This module extends the concept of valence bond theory and introduces the students to basic molecular orbital theory of simple diatomics. Isomerism in transition metal coordination chemistry is explored and the application of ligand field theory is introduced. Inorganic solution chemistry is surveyed. A variety of wet chemical techniques used to identify components of inorganic compounds and complexes which are outlined in the lecture programme are complemented in the laboratory exercises.
A selection of the following topics or part thereof will be covered each year:
Atoms to Molecules
Quantum numbers and labelling electrons in atoms, Atomic spectrum of hydrogen. Limitations of valence bond theory, Molecular orbital theory for simple homonuclear and heteronuclear diatomic molecules. Bond order, relative stability and magnetism
VSEPR theory for molecules with 5 and 6 electron pairs. Coordination compounds: nature and range of compounds, types of mono- and multi- dentate ligands, common geometries and systematic IUPAC nomenclature. Types of isomerism in transition metal complexes Stereo and structural, Chirality.
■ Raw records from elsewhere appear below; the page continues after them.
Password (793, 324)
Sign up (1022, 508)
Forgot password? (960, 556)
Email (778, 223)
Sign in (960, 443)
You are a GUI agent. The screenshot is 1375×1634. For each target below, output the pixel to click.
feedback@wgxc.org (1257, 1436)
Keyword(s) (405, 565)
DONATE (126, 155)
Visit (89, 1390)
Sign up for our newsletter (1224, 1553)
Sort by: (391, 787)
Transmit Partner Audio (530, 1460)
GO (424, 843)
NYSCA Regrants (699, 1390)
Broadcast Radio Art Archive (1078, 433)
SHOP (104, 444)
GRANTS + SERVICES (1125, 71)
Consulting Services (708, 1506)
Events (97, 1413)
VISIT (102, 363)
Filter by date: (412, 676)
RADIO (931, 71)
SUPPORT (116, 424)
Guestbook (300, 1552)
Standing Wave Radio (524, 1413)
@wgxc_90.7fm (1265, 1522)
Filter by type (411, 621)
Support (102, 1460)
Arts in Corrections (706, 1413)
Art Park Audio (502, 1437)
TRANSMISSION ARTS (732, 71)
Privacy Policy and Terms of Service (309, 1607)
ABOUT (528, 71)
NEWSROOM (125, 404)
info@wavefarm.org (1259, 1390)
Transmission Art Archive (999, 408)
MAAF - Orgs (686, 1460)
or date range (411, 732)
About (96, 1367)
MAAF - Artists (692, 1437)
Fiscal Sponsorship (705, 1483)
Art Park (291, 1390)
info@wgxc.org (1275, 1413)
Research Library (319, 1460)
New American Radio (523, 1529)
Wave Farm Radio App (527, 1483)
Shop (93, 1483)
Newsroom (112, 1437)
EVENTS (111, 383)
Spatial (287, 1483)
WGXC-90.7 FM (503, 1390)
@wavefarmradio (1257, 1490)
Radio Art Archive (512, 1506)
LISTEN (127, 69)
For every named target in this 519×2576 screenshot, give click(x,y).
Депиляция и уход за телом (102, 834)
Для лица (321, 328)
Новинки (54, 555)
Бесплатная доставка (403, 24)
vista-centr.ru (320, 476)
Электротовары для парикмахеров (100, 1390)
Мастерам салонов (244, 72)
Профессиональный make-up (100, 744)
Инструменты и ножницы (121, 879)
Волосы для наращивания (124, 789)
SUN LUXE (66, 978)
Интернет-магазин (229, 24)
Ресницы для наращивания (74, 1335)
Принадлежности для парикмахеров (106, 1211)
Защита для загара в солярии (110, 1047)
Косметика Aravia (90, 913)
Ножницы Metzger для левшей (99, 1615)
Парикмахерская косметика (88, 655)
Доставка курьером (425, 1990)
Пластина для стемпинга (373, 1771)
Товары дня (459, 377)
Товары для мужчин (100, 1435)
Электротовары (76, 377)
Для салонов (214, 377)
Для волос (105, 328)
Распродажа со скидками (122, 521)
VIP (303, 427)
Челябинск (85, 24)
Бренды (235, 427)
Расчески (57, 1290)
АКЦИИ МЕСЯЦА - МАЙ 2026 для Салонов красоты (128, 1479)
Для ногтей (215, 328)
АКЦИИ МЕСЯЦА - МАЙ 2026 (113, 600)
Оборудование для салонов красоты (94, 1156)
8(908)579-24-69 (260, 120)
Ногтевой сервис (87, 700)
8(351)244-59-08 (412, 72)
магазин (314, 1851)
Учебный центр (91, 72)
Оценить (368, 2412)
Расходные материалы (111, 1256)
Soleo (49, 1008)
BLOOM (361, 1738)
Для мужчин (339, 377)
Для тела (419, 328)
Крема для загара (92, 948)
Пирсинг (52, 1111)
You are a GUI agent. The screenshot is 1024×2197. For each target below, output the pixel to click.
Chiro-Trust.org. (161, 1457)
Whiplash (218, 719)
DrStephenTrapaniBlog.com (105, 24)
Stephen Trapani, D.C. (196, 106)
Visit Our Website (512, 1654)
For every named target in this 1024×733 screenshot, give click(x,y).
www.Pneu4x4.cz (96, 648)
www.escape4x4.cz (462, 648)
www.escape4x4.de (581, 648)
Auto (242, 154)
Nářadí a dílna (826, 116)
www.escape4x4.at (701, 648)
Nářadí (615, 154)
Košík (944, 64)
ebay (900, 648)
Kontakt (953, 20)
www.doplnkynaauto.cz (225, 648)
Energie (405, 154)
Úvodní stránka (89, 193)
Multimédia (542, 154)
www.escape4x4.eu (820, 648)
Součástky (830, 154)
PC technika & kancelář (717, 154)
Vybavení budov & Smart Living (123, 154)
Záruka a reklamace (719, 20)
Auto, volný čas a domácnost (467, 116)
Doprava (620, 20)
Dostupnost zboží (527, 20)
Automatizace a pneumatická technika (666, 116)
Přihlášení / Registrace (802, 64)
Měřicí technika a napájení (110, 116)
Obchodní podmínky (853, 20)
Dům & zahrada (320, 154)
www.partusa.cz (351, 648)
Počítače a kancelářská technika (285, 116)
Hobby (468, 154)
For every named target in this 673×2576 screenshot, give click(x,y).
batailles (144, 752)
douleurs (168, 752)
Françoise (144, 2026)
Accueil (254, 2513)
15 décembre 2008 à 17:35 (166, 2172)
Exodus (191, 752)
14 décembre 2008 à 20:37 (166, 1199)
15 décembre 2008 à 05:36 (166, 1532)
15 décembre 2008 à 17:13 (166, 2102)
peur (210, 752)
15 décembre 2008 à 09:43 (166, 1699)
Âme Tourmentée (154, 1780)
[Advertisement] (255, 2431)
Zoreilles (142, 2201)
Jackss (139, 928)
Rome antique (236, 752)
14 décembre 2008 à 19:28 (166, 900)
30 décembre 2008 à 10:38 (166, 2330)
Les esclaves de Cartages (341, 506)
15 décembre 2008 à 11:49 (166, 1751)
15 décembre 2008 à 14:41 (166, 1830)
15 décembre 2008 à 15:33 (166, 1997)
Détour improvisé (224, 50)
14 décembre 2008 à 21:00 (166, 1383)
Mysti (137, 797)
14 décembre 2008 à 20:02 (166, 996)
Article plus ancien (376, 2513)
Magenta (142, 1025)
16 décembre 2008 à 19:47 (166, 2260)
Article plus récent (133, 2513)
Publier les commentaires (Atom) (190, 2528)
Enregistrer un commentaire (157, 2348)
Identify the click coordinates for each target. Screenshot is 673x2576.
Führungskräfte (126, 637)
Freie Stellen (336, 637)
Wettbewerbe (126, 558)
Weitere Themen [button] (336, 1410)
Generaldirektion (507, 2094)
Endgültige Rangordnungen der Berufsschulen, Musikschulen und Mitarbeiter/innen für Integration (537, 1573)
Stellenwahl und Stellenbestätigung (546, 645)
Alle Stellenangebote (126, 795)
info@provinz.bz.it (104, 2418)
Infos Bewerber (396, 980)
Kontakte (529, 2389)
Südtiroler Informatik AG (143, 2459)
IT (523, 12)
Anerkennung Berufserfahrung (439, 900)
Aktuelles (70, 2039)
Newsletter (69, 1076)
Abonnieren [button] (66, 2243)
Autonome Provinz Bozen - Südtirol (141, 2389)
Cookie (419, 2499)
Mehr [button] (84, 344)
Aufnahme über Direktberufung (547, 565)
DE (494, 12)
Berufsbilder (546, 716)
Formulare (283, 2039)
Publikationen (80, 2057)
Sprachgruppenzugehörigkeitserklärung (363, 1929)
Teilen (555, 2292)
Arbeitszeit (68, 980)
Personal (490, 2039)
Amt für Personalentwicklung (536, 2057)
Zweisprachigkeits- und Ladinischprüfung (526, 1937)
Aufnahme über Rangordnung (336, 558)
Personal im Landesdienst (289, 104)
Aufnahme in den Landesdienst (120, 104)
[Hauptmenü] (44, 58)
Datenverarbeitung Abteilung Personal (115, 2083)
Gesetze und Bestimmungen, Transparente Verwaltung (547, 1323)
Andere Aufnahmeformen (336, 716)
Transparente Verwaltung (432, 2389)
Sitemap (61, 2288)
Oxidation states and d-electron counts of transition metals in complexes. Introduction to Ligand field theory, splitting diagrams calculation of D for d1 and d9, Spectrochemical series of ligands Magnetism, spin only magnetic moments. Thermodynamic effects of LFSE
Inorganic chemistry in the Laboratory, Experimental Techniques 1
Inorganic chemistry underpinning Inorganic analysis in aqueous solutions, complexometric, redox, precipitation and acid base analyses. For example EDTA as a chelating agent, use of dimethylglyoximato metal complexes.
Oxidation and reduction, electrode potential, thermodynamic functions and oxidation state diagrams. Quantitative analysis involving redox and acid – base chemistry.
Practical Inorganic Chemistry
Five three hour laboratory sessions will be completed.
Laboratory work is sourced from the School of Chemical and Pharmaceutical Sciences Laboratory manual.
The module is delivered through a series of lectures (20 hours), tutorials (4 hours), laboratory practical classes (15 hours) and self-directed study (61 hours).